The division had a start when I read the Handbook of Physiology
of the American Society for Physiology, in 1967. I was
charged with the treatment of malnutrition and diarrhoea in
the University of Florence. I read the handbook to become
aware about mucosal digestion and absorption. At that time,
these points had to be diagnosed to treat malnourished children.

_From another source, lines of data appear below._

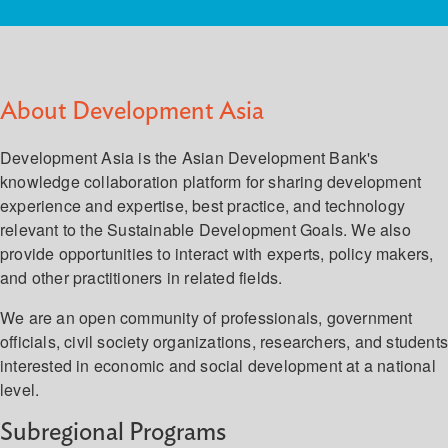
About Development Asia
Development Asia is the Asian Development Bank's
knowledge collaboration platform for sharing development
experience and expertise, best practice, and technology
relevant to the Sustainable Development Goals. We also
provide opportunities to interact with experts, policy makers,
and other practitioners in related fields.
We are an open community of professionals, government
officials, civil society organizations, researchers, and student
interested in economic and social development at a national
level.
Subregional Programs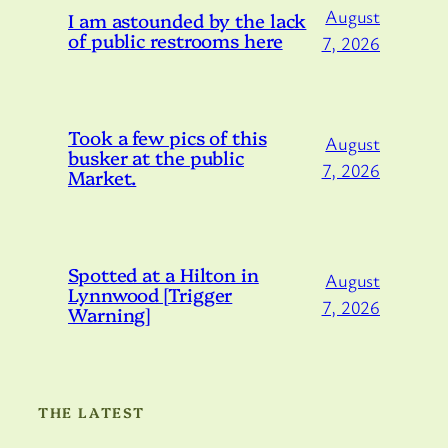
August
I am astounded by the lack
of public restrooms here
7, 2026
Took a few pics of this
August
busker at the public
7, 2026
Market.
Spotted at a Hilton in
August
Lynnwood [Trigger
7, 2026
Warning]
THE LATEST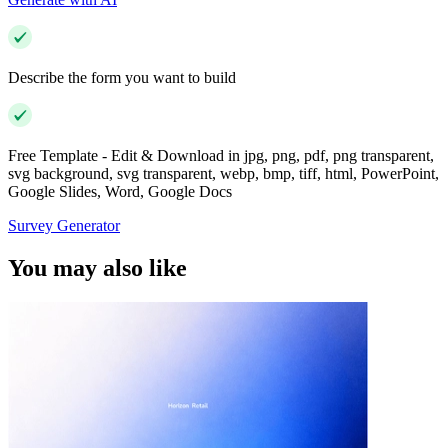
Describe the form you want to build
Free Template - Edit & Download in jpg, png, pdf, png transparent,
svg background, svg transparent, webp, bmp, tiff, html, PowerPoint,
Google Slides, Word, Google Docs
Survey Generator
You may also like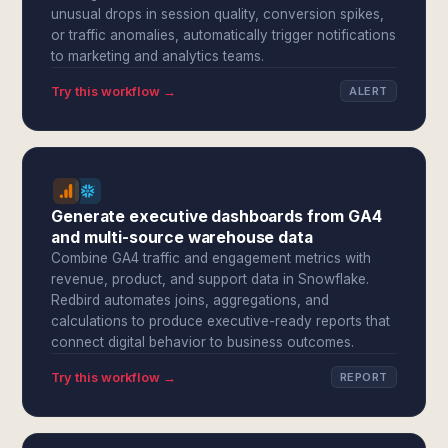
unusual drops in session quality, conversion spikes,
or traffic anomalies, automatically trigger notifications
to marketing and analytics teams.
Try this workflow →
ALERT
Generate executive dashboards from GA4
and multi-source warehouse data
Combine GA4 traffic and engagement metrics with
revenue, product, and support data in Snowflake.
Redbird automates joins, aggregations, and
calculations to produce executive-ready reports that
connect digital behavior to business outcomes.
Try this workflow →
REPORT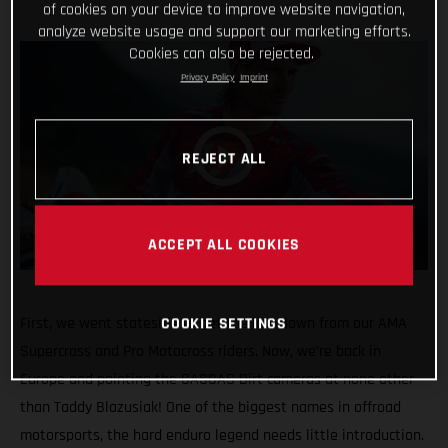
of cookies on your device to improve website navigation,
analyze website usage and support our marketing efforts.
Cookies can also be rejected.
Privacy Policy
Imprint
REJECT ALL
ACCEPT ALL COOKIES
First, we went stateside to get the low-down from our AMA
COOKIE SETTINGS
Supercross and Pro Motocross riders. Now, we’re back in
Europe and pointing the GASGAS Dirt cameras at none other
than Taddy Blazusiak! One of the biggest names in offroad
motorsports, the hard enduro legend needs little introduction.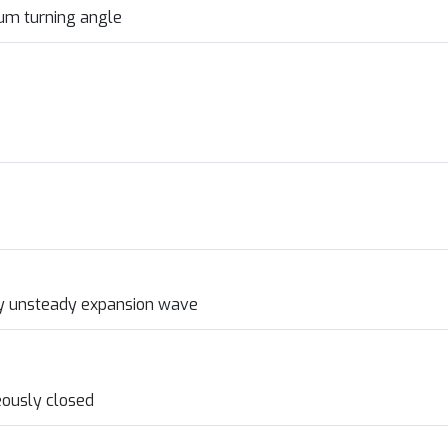
um turning angle
by unsteady expansion wave
eously closed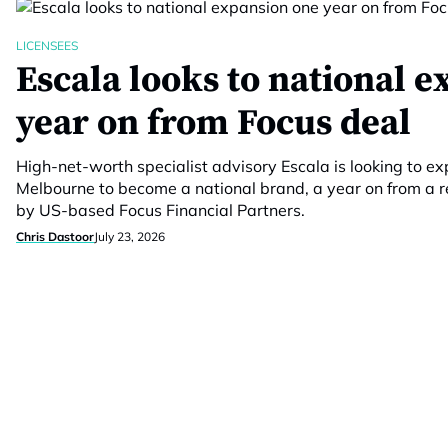
LICENSEES
Escala looks to national 
year on from Focus deal
High-net-worth specialist advisory Escala is looking to
Melbourne to become a national brand, a year on from a re
by US-based Focus Financial Partners.
Chris Dastoor
July 23, 2026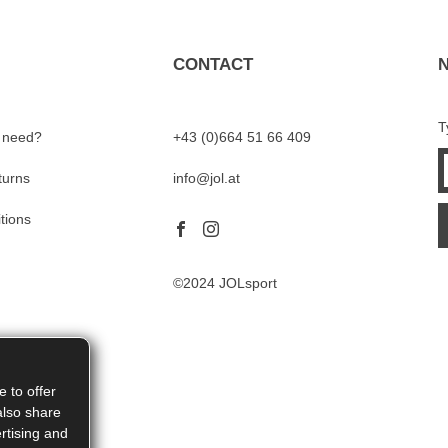
CONTACT
T
I need?
+43 (0)664 51 66 409
turns
info@jol.at
tions
©2024 JOLsport
 to offer
also share
rtising and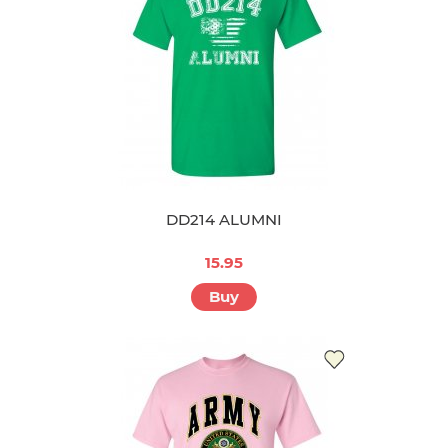
DD214 ALUMNI
15.95
Buy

Before beginning any research, I intended to adapt intake
to intestinal physiology. I read that 50% - 60% or more
immune cells of the human body reside in the mucosa of
small intestine (Mowat, 1987, 44; Brandtzaeg et al., 1989;
Abrams, 1977). Bacteria grow in small and large intestine by
slow energy production without oxygen use. All fibers and
small amounts of sugars, carbohydrates, proteins, fats escape
intestinal digestion and provide energy for one bacterial replication
per day (Hungate, 1967). Food avoided absorption due
either to excessive intake or to incapability to be digested. Fibers
like cellulose and pectin escape digestion and promote
slow growth of poorly immunogenic bacteria species and
prevent harmful microbiome developments.
Bacterial growthbecomes immunogenic and harmful when energy dense
food is largely available. In the mammal intestine, bacterial
indiscriminate, harmful growth is proportionate to a positive
energy balance in blood and in body. Thus I studied bacteria
number on intestinal mucosa in time after last meal. A longer
interval from the meal produced a decrease in bacteria number.

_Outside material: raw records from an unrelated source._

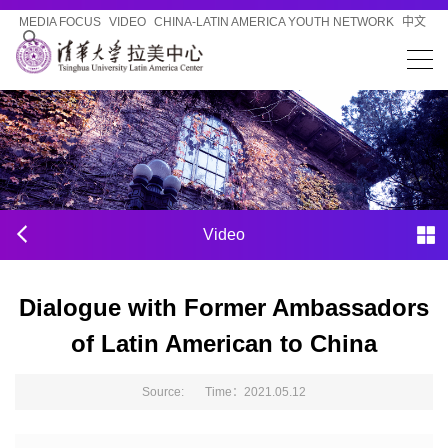
MEDIA FOCUS
VIDEO
CHINA-LATIN AMERICA YOUTH NETWORK
中文
Video
Dialogue with Former Ambassadors
of Latin American to China
Source: Time：2021.05.12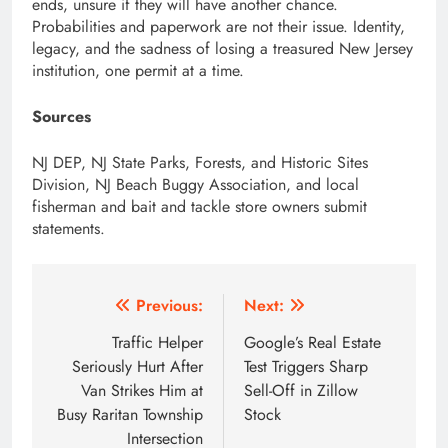
ends, unsure if they will have another chance.
Probabilities and paperwork are not their issue. Identity,
legacy, and the sadness of losing a treasured New Jersey
institution, one permit at a time.
Sources
NJ DEP, NJ State Parks, Forests, and Historic Sites
Division, NJ Beach Buggy Association, and local
fisherman and bait and tackle store owners submit
statements.
Post
Previous:
Next:
navigation
Traffic Helper
Google’s Real Estate
Seriously Hurt After
Test Triggers Sharp
Van Strikes Him at
Sell-Off in Zillow
Busy Raritan Township
Stock
Intersection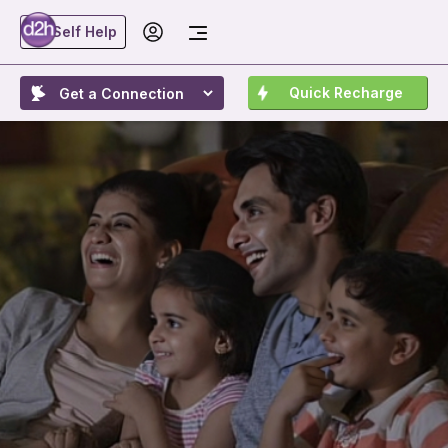
Self Help
Quick Recharge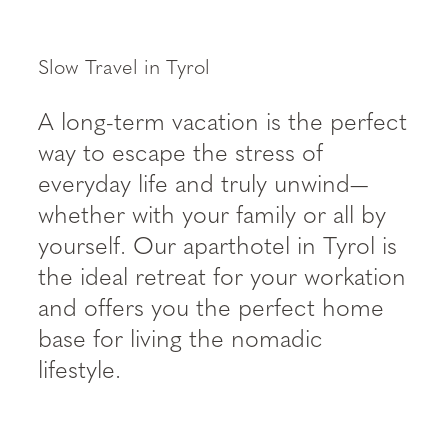
----
Slow Travel in Tyrol
A long-term vacation is the perfect
way to escape the stress of
everyday life and truly unwind—
whether with your family or all by
yourself. Our aparthotel in Tyrol is
the ideal retreat for your workation
and offers you the perfect home
base for living the nomadic
lifestyle.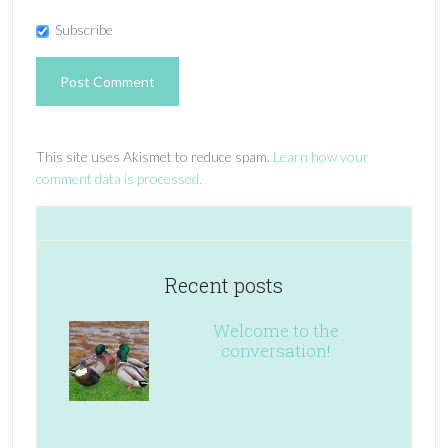
Subscribe
This site uses Akismet to reduce spam.
Learn how your
comment data is processed.
Recent posts
Welcome to the
conversation!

An increase in mucosal and overall immune stimulation
is associated with bacteria growth on intestinal mucosa, with
preprandial blood glucose (BG) and with a slowdown of meal
absorption (Ciampolini et al., 1996; 2000). Energy balance directly
affects these correlated variables either increasing or
lowering the conflict between bacteria activity and mucosal
immune response. The initial hunger meal pattern (IHMP) was
devised to reduce bacterial growth and reduce the mucosal
immune response at nutrient absorption. This conflictual state
between bacteria and mucosa has been confirmed (Cooper, Siadaty,
2014; Mccoy, Köller, 2015). The many successful cures of
gastrointestinal pathologies suggest that the conflictual theory
that was used for recovery was objective, i.e. reproduced the
events in small and large intestine. In this view, the question:”
what food provokes cancer?” is absurd. Malignancy needs to
be surveilled and prevented through an increase in efficiency of
immune system (Kristensen, 2017). Lower intestinal stimulation
may be the way to achieve higher immune efficiency also in the
body (Abrams, 1977; Brandtzaeg et al, 1989; Ciampolini et al,
1996; Kubes, Meahl, 2012; Lynch, Pedersen, 2016).

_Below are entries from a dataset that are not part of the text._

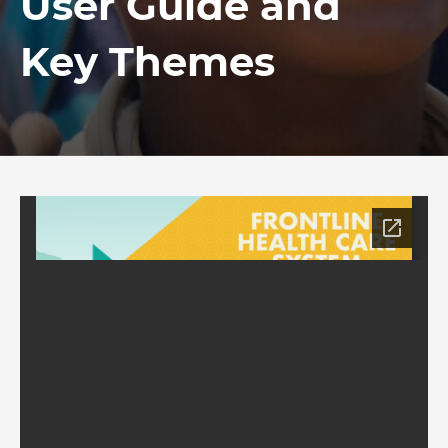
User Guide and
Key Themes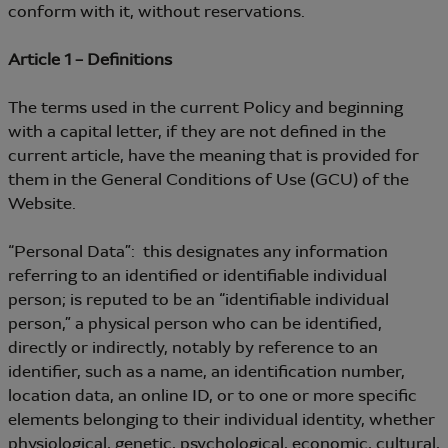
conform with it, without reservations.
Article 1 – Definitions
The terms used in the current Policy and beginning
with a capital letter, if they are not defined in the
current article, have the meaning that is provided for
them in the General Conditions of Use (GCU) of the
Website.
“Personal Data”: this designates any information
referring to an identified or identifiable individual
person; is reputed to be an “identifiable individual
person,” a physical person who can be identified,
directly or indirectly, notably by reference to an
identifier, such as a name, an identification number,
location data, an online ID, or to one or more specific
elements belonging to their individual identity, whether
physiological, genetic, psychological, economic, cultural,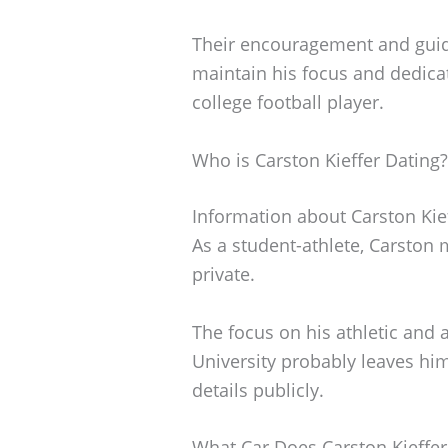
Their encouragement and gui
maintain his focus and dedicat
college football player.
Who is Carston Kieffer Dating?
Information about Carston Kieff
As a student-athlete, Carston m
private.
The focus on his athletic and
University probably leaves him
details publicly.
What Car Does Carston Kieffer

Thus health(general immune efficiency) follows the relation between energy
intake and expenditure. Hundreds or thousands of bacterial
species live and multiply in the intestine, 5% - 15% of the species
elicit IgG production, the intestinal mucosa responds with
an immune reaction and, lastly, the immune stimulation by bacterial
antigens spreads of to all body tissues (Overall Subclinical
Inflammation). Thus, many observations sustain the conflictual
view for the absorption of every energy dense food. Unfortunately,
a different, confounding opinion may be repeated by a
high number of researchers and become the dominant view.
Now, hundreds of scientific Journals ask me for submitting articles.
I am alone and cannot produce hundred articles that are
new and different each other to repeat the statements about
the conflictual absorption and the IHMP solution for health
maintenance and recovery. Yet, the upsurge of malignant and
vascular risks, not to mention malnutrition that affects one billion
of malnourished people, impose to spread the awareness
on this “ghost aim”.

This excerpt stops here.